Political experts often point to federalism as a test of the strength of any party in the American democracy; In their opinion, the state government influences the lives of citizens more directly and thus counterbalances the domination of one party at the national level.

But as Jake Grumbach explains in his new book, Laboratories Against Democracy, the issues and interests that guided national party agendas, such as immigration and the strengthening or restriction of electoral rights, also penetrated the state level. As an assistant professor of political science at the University of Warsaw, Grumbach outlines the ways in which party politics and interest groups, especially over the past two decades, have essentially determined state party agendas and inspired candidates at the state level.

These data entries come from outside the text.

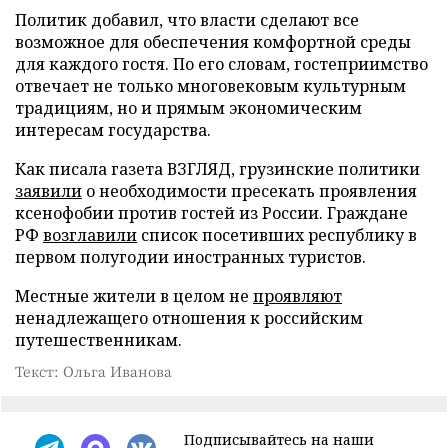
Политик добавил, что власти сделают все
возможное для обеспечения комфортной среды
для каждого гостя. По его словам, гостеприимство
отвечает не только многовековым культурным
традициям, но и прямым экономическим
интересам государства.
Как писала газета ВЗГЛЯД, грузинские политики
заявили
о необходимости пресекать проявления
ксенофобии против гостей из России. Граждане
РФ
возглавили
список посетивших республику в
первом полугодии иностранных туристов.
Местные жители в целом не
проявляют
ненадлежащего отношения к российским
путешественникам.
Текст: Ольга Иванова
Подписывайтесь на наши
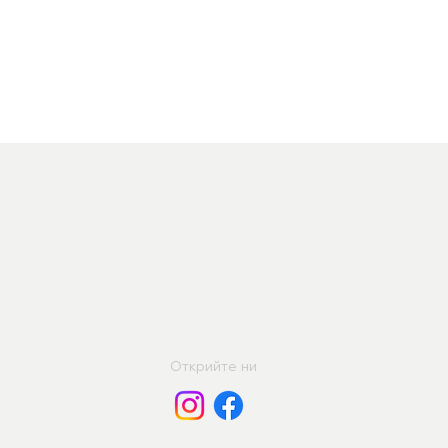
Открийте ни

It is this shift of politics into states, he says in the book, “it doesn’t just change the place of political battles. It fundamentally changes the field of US politics, providing new benefits to groups that have the information capacity to monitor politicians at lower levels of government, and groups that can move political and economic resources across borders. “

Grumbach analyzed the years 2000-2018 – before the latest events on the national scene – to create what he calls the National Democracy Index, or “a measure of democratic health in 50 states.” Using statistical modeling, Grumbach based the measurement on 61 indicators of democracy, such as voter registration rules, how and where to vote, and inequality with respect to voting and gerrymandering.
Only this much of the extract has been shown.